Enrica Rossi, 42, a lifelong Urbino resident and mother of two, recalls the burden of growing up in a small Italian town.

At 16, Rossi flew to London, where she experienced privacy and not knowing her neighbors – something she came to like after the very public life residents live in the crowded spaces inside the walls of old Urbino.

[pullquote]When I was 20, I thought that if I moved away, my parents would have died.[/pullquote]

“Young people here live as if it were big brother always watching you,” Rossi says. “What I used to miss the most when I came back to Urbino was the invisibility I had [in London].”

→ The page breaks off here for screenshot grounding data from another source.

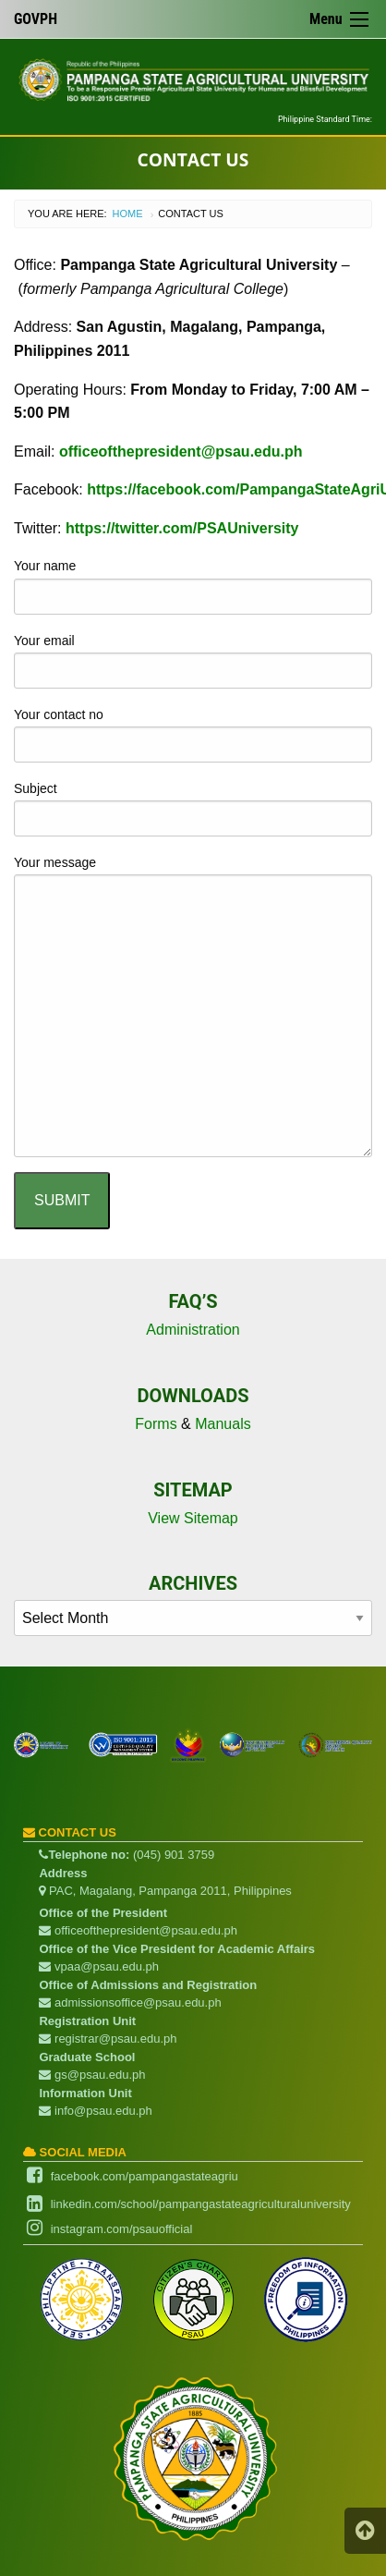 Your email (193, 661)
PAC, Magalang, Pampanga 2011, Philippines (165, 1891)
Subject (193, 808)
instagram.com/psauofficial (122, 2229)
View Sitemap (193, 1518)
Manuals (222, 1424)
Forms (155, 1424)
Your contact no (193, 735)
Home (128, 213)
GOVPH (35, 19)
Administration (192, 1329)
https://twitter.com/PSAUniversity (182, 528)
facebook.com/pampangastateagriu (144, 2176)
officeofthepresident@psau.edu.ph (181, 451)
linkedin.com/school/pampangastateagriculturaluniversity (201, 2204)
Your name (193, 586)
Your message (193, 1006)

Rossi admits her decision to stay in Urbino is one she wouldn’t make today.

“When I was 20, I thought that if I moved away, my parents would have died,” she says. “That’s how I conditioned my life.”

But despite a burning desire to leave what they see as the restrictions of traditional Italian life behind, there are some aspects of Italian culture every young Italian cherishes — their grandmother’s pasta recipes, Renaissance art, fashion and the importance of eating meals together.

For students and adults alike, though, the Italy they love seems to be found mostly in the kitchen or hanging on the walls of famous museums.

“I don’t think that Italians love Italy,” Brown says. “Some do, but I think that the great part of Italians love themselves more than Italy.”